Der Schritt zum letzten Kapitel, einer Rekonstruktion der Monumentalisierung Luthers im Laufe der deutschen Erinnerungsgeschichte, ist entsprechend klein. Luthers Biographie über seinen Tod hinaus auszudehnen erscheint angesichts der Feierlichkeiten 2017 überaus sinnvoll. So sehr der Autor die Art und Weise der Erinnerung Luthers kritisiert, so entschieden hielte er es für fatal, Luther vergessen zu machen. – Die neurotische Forderung eines unhistorischen Zwangsaktualismus mancher evangelischen Christen, dem Kohnle eine „verantwortungsvolle Geschichtsschreibung“ (S. 214) entgegensetzt, wie er sie in dem hier besprochenen Band exemplarisch vorführt. Und was bedeutet das für die Beschäftigung mit Luther? Es bedeutet erstens, Luther in seinem Kontext zu verstehen, d.h. nicht von seiner Wirkungsgeschichte her. Es bedeutet zweitens, „Zeitbedingtes und zeitlos Gültiges zu unterscheiden“ (S. 214f.). Und zeitlos Gültiges, so der Autor, gebe es bei Luther allemal, und deshalb dürfe, ja müsse man sich auf Luther auch heute noch berufen. Mit dieser klaren These schließt das Buch. Ein Buch, mit welchem dem Autor eine historiographische Abkühlung des Treibhausklimas konfessioneller, nationalprotestantischer oder geschichtsvergessener Lutherdeutungen gelungen ist. – Im besten Sinne eine Hinführung also nicht nur zu Luther, sondern dank Exkursen, Infokästen, Karten, Grafiken, Zeitstrahl, Literaturempfehlungen und Glossar auch eine moderate Einführung in die Reformationsgeschichte.

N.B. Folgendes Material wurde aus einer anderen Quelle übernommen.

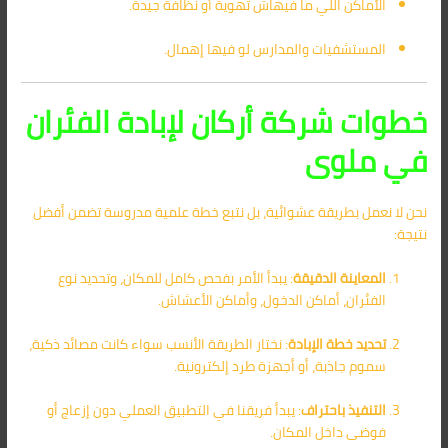
الأماكن اللي ما فيهاش تهوية أو نظافة جيدة.
المستشفيات والمدارس لو فيها إهمال.
خطوات شركة أركان لإبادة الفئران
في ملوى
نحن لا نعمل بطريقة عشوائية، بل نتبع خطة علمية مدروسة تضمن أفضل
نتيجة:
المعاينة الدقيقة
: يبدأ الأمر بفحص كامل للمكان، وتحديد نوع
الفئران، أماكن الدخول، وأماكن الأعشاش.
تحديد خطة الإبادة
: نختار الطريقة الأنسب سواء كانت مصائد ذكية،
سموم جاذبة، أو أجهزة طرد إلكترونية.
التنفيذ باحتراف
: يبدأ فريقنا في التطبيق العملي دون إزعاج أو
فوضى داخل المكان.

Tobias Stäbler (Dipl.-Theol.), geboren 1988, hat Evangelische Theologie in Tübingen, Jerusalem und Jena studiert. Derzeit ist er Wissenschaftlicher Mitarbeiter am Lehrstuhl für Kirchengeschichte an der Friedrich-Schiller-Universität Jena und promoviert dort bei Prof. Dr. Christopher Spehr über das Gebet im frühen Luthertum.